To hormonal changes, some might be due to structural abnormalities such as lesions within the uterus, and others might be due to systemic medical conditions. When a woman has a menstrual cycle that occurs greater than 35 days from start to start, less than 21 days from start to start, or bleeding in between their menses, after intercourse, or after menopause, these are all indications that something might be abnormal, and she should be examined by her physician. Uterine fibroids are a common cause of abnormal bleeding, and the lifetime risk.
Of developing uterine fibroids is approximately 70 to 80 percent. Uterine fibroids are benign tumors of the uterus and can cause many symptoms such as abnormal uterine bleeding, which can be either heavy or irregular, pelvic pain, andor pelvic pressure related to the large size of fibroids. However, not all women with uterine fibroids have symptoms, and the decision to proceed with treatment for uterine fibroids really depends on whether or not those symptoms are bothersome. If you think that your bleeding symptoms are abnormal or bothersome, or if you suspect that you might have uterine fibroids, you should talk to your doctor.

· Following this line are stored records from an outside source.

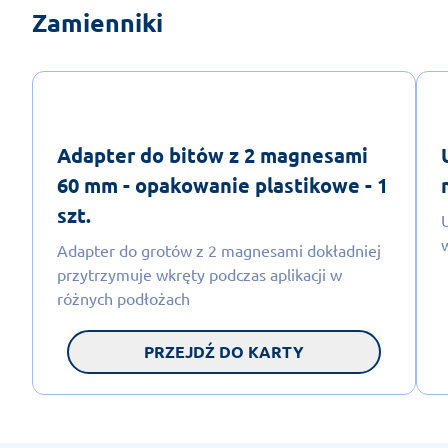
Zamienniki
Adapter do bitów z 2 magnesami
60 mm - opakowanie plastikowe - 1
szt.
Adapter do grotów z 2 magnesami dokładniej
przytrzymuje wkręty podczas aplikacji w
różnych podłożach
PRZEJDŹ DO KARTY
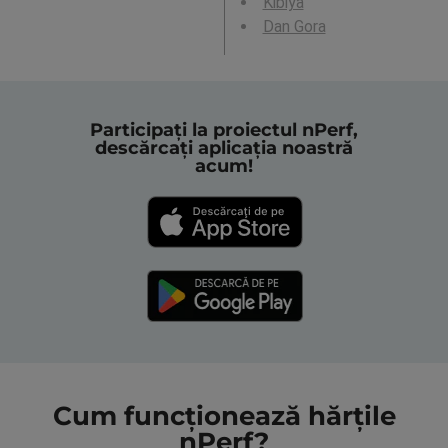
Kibiya
Dan Gora
Participați la proiectul nPerf,
descărcați aplicația noastră
acum!
Cum funcționează hărțile
nPerf?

Uterine Fibroids Uterine Fibroids Treatment
If you are trying to cure your you to Ryan fibroids you must watch this tutorial last week I came across this incredible holistic you to Ryan fibroids Cure program written by a nutritionist and a health consultant her name is Amanda Lido amanda has the incredible ability to cut through all the BS and hype that surrounds curing fibroids and their related symptoms do you want to learn how to cure you to run fibroids and their related symptoms from someone who has herself cured her uterine fibroids diet or from someone.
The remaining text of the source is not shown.